Scan the material below for the string "needs". Report every line that has it.

--

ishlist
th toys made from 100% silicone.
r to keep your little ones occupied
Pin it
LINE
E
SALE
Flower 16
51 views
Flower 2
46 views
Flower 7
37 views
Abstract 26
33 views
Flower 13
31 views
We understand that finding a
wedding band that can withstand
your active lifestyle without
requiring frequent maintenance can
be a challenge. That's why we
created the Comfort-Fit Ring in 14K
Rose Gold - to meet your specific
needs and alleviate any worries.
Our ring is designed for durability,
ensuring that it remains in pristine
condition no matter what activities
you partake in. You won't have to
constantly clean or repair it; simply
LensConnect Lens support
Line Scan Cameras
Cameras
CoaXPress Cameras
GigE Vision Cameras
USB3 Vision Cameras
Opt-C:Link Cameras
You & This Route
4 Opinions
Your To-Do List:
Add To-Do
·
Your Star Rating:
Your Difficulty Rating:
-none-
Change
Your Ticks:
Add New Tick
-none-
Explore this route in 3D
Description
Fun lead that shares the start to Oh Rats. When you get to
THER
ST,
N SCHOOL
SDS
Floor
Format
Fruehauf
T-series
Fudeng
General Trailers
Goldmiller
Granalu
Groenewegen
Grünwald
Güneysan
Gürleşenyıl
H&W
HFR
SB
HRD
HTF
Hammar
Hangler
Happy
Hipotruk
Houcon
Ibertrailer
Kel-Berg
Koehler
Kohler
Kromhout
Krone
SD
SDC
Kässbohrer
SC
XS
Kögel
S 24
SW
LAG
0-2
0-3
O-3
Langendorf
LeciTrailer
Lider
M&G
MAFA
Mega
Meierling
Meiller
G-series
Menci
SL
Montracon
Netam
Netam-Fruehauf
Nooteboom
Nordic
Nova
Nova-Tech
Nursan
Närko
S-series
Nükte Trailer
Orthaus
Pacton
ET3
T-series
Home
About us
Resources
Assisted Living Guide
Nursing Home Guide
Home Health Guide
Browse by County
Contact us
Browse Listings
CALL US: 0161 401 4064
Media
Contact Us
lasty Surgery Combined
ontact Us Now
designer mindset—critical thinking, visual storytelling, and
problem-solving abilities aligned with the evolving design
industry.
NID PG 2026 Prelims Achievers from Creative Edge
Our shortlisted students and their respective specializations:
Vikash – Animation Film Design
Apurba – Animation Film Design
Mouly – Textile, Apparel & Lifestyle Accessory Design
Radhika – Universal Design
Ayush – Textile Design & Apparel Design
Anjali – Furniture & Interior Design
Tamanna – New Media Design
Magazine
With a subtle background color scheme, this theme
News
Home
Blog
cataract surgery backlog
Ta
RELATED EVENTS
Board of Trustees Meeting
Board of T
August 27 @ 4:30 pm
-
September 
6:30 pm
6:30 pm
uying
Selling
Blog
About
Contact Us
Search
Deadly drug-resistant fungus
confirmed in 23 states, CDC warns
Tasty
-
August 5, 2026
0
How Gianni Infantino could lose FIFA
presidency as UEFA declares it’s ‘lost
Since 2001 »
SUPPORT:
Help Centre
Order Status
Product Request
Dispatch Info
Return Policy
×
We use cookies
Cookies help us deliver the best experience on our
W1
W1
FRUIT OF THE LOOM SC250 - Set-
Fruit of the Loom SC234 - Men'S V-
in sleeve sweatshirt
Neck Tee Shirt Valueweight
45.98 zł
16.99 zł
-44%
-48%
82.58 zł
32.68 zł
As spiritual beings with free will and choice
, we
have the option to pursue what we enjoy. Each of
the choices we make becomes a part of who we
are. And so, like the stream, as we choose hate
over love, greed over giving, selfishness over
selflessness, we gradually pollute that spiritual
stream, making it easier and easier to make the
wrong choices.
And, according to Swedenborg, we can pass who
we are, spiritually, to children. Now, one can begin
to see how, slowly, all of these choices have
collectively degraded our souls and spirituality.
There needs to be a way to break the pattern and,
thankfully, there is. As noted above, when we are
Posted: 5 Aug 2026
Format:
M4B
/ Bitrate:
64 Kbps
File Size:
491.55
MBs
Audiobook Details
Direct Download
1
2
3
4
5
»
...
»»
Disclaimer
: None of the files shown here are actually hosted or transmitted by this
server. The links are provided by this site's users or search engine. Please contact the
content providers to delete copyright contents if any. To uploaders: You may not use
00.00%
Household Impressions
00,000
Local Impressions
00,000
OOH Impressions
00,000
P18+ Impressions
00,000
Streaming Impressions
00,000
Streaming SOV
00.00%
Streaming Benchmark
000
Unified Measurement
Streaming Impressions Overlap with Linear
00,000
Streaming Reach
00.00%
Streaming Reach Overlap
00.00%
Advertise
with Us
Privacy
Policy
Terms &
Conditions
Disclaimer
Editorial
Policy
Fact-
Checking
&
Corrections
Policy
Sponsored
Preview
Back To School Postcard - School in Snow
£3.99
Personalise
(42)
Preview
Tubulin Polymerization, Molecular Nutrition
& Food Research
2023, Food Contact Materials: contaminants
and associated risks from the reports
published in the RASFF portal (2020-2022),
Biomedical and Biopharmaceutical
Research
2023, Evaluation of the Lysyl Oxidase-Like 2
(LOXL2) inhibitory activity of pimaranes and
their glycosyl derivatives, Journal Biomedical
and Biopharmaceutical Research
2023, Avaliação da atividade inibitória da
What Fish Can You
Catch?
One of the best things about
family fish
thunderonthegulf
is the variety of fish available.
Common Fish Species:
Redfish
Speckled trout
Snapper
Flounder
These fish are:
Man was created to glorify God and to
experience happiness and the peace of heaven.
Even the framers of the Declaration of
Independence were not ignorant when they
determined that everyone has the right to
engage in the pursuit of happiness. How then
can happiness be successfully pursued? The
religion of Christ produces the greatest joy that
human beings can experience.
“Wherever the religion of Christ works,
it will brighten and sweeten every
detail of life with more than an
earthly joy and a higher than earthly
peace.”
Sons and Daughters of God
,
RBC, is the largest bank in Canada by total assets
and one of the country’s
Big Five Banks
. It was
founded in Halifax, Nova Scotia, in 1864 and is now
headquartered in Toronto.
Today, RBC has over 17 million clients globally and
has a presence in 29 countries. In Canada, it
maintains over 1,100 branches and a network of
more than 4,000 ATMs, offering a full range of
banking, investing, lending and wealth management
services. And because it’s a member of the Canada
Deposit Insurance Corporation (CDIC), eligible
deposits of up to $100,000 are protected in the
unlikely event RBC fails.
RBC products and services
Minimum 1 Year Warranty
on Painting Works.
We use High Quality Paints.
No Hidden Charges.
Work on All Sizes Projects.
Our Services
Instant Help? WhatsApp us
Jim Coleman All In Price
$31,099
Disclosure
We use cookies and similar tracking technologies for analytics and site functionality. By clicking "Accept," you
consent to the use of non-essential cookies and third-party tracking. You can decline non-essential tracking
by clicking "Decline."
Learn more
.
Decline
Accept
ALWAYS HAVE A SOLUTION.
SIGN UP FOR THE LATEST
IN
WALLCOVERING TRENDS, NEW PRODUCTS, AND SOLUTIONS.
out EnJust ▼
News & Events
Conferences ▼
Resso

--

# Exercise answer:
needs and alleviate any worries.
There needs to be a way to break the pattern and,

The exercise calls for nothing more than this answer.